A federal judge wiped out yesterday the criminal conviction of Enron Corp. founder Kenneth L. Lay, ruling that his death July 5 denied him the chance to appeal a Houston jury's fraud and conspiracy verdict.

The ruling in Houston by U.S. District Judge Simeon Lake, who presided over the 16-week trial in the spring, will make it tougher - though not impossible - for prosecutors and private plaintiffs who are trying to recover money from Lay's estate, legal experts said. The government could still pursue its claim in civil court, but it would have to compete with any other litigants pursuing Lay's estate.

Lake ruled that the law allows a court to enter a restitution order only when sentencing a defendant. Because of his death, Lay was never sentenced.

The Justice Department said yesterday that it will continue to pursue restitution of $43.5 million from Lay's estate.

"Today's ruling does not change the fact that Mr. Lay was found guilty after a four-month jury trial and a separate bench trial," Justice Department spokesman Bryan Sierra said. "We will continue to pursue all remedies available for restitution on behalf of the victims of the fraud at Enron."

Lake also dismissed the original indictment under which Lay was brought to trial. In a 13-page ruling, the judge cited a 2004 decision by the 5th U.S. Circuit Court of Appeals vacating the conviction of a defendant who died while his appeal was pending.

The Justice Department's Enron Task Force so feared this outcome that last month it unsuccessfully appealed to Congress to pass a law abolishing the legal doctrine under which Lake threw out Lay's conviction.

The doctrine "unnecessarily harms crime victims," Sean M. Berkowitz, head of the task force, and prosecutor John C. Hueston wrote to Lake in a motion asking him to delay action until Congress had a chance to consider legislation. "It erases the hard-won verdicts against those who have wronged them, verdicts that might aid crime victims in civil litigation."

Congress recessed without considering the legislation, and in any case, it might have been seen as an unconstitutional interference with the courts, said Carl Tobias, law professor at the University of Richmond. "It certainly raises a red flag," he said.

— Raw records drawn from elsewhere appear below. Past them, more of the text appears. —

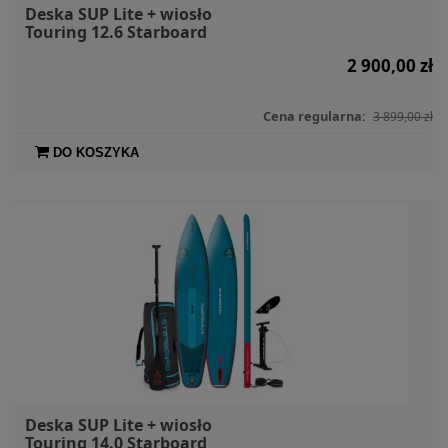
Deska SUP Lite + wiosło
Touring 12.6 Starboard
2 900,00 zł
Cena regularna:
3 899,00 zł
DO KOSZYKA
Deska SUP Lite + wiosło
Touring 14.0 Starboard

Lay died of a heart attack at age 64 while vacationing with his wife, Linda, near Aspen, Colo.

Along with his protege, former Enron Chief Executive Officer Jeffrey K. Skilling, Lay was convicted of fraud and conspiracy charges arising from the energy-trading company's collapse into bankruptcy in late 2001. Enron's implosion cost thousands of jobs and wiped out more than $60 billion of stock market value and more than $2 billion in pension plans at a company that once had been a darling of Wall Street.

Skilling is scheduled to be sentenced Monday and is expected to receive a prison term of at least 20 years.

Prosecutors are seeking $182 million in restitution and penalties from Skilling at the time of his sentencing. Bloomberg News reported that sum includes $43.5 million initially sought from Lay.

The Justice Department did not say whether it would pursue a separate civil suit. The Securities and Exchange Commission has a civil suit pending against Lay and Skilling.

"On behalf of the Lay estate, we are pleased with the opinion," lawyer Sam Buffone of the firm of Ropes & Gray in Washington said of Lake's decision. Given the legal precedents in the federal 5th Circuit Court of Appeals, which includes Houston, he said, there was "no other outcome possible."

The value of Lay's estate is in dispute. Prosecutors think he transferred tens of millions of dollars to relatives, but Lay testified at his trial that he was nearly broke.

Lay's estate and Skilling still face a large consolidated shareholder lawsuit.

New York-based lawyer Lowell Peterson, who obtained money for former Enron employees who were denied their severance benefits, said civil plaintiffs can still use the extensive evidence generated in the Lay and Skilling trials.

"If I were Lay's estate, I wouldn't take too much comfort in this ruling," Peterson said. "The evidence is still pretty strong."

Moreover, the standard for awarding damages in a civil suit - by a preponderance of the evidence - is lower than the "beyond a reasonable doubt" standard for a criminal conviction.

Thomas S. Mulligan writes for the Los Angeles Times.